Most people probably don't know this, but when Nintendo brought the awesome Brain Age to North America, they added one feature before releasing it - sudoku. It added a bit of value to an already stellar cartridge, and managed to take advantage of the current puzzle craze in North America.
It also made Sudoku Gridmaster - a very vanilla version of digital sudoku - almost obsolete.
On the one hand, you have Brain Age, which features sudoku along with a dozen or so other activities to keep you entertained for $20. On the other hand, you've got Sudoku Gridmaster, which features nothing but sudoku (with four times the puzzles) for the same price.
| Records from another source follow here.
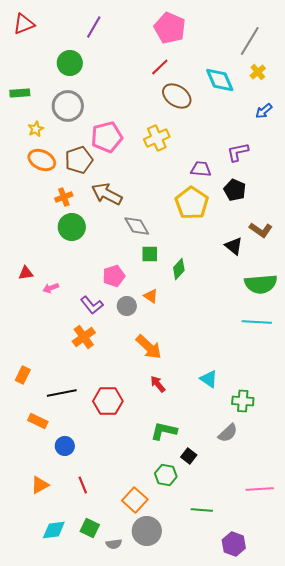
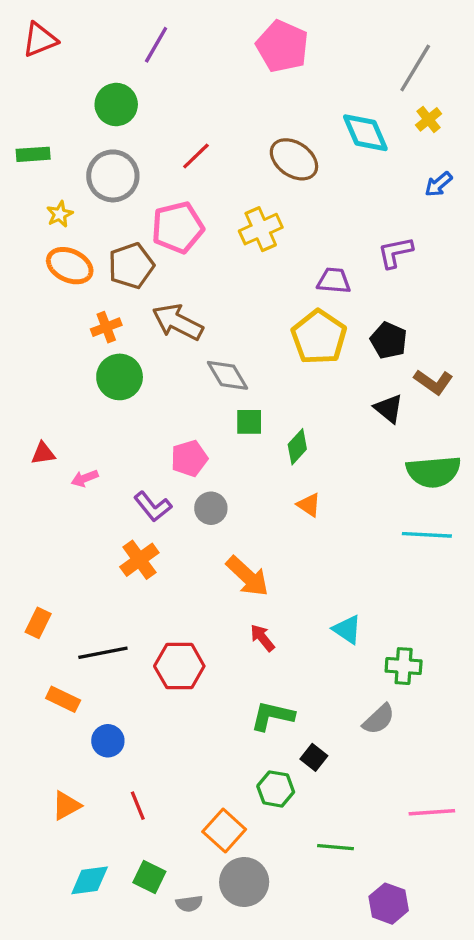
red line: (160, 67) -> (196, 156), moved
black pentagon: (235, 190) -> (389, 340), moved
orange triangle: (151, 296) -> (309, 505), moved

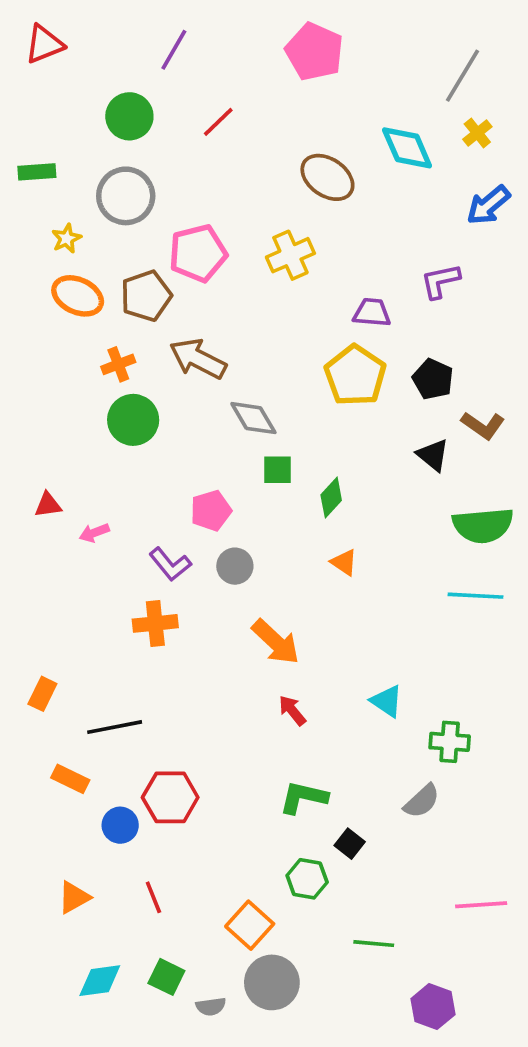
red line: (196, 156) -> (218, 122), moved
blue arrow: (438, 184) -> (488, 205), size x1.4
orange cross: (139, 560) -> (155, 623), turned 30
red hexagon: (179, 666) -> (170, 797), moved

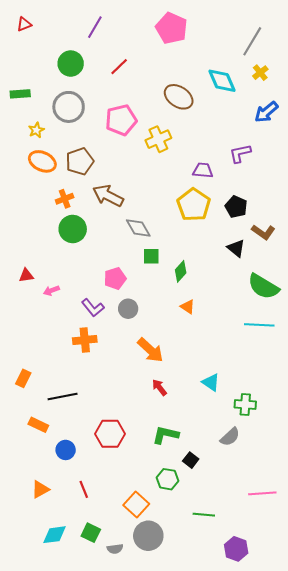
red triangle: (44, 44) -> (24, 24), size x0.7
pink pentagon: (198, 253) -> (121, 120), moved
green semicircle: (483, 525) -> (263, 287), turned 36
red hexagon: (170, 797) -> (110, 434), moved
Increase in puzzles aside, Gridmaster is arguably the lesser game when it comes to the puzzle aspect. The interface in Gridmaster feels so clunky next to Brain Age. It takes way too many commands to set placeholder numbers, and they're so tiny that they're hard to see. Plus, if you choose to use the number drawing feature - instead of putting in numbers by tapping an on-screen keyboard - you'll find the stylus recognition to be pretty dodgy.
Technically Gridmaster delivers exactly what it promises: sudoku on the DS. There's nothing particularly wrong with this package; it just feels so bare-bones compared to even the more mediocre portable versions to come before it. Where's the multiplayer mode? What about an option to create your own puzzles? Heck, even a few more music and background options would do something to make this feel a bit more worthwhile.
Considering the handful of sudoku games already available for the DS and Game Boy Advance, it's hard to recommend Gridmaster at all. Heck, even Go! Sudoku on the PSP delivers a better experience than this despite the lack of a touch screen on the system.
If you've already completed every sudoku puzzle in Brain Age and you just can't get enough, Gridmaster is definitely easy on the wallet. But it should be your second (or even third) choice for a portable sudoku fix.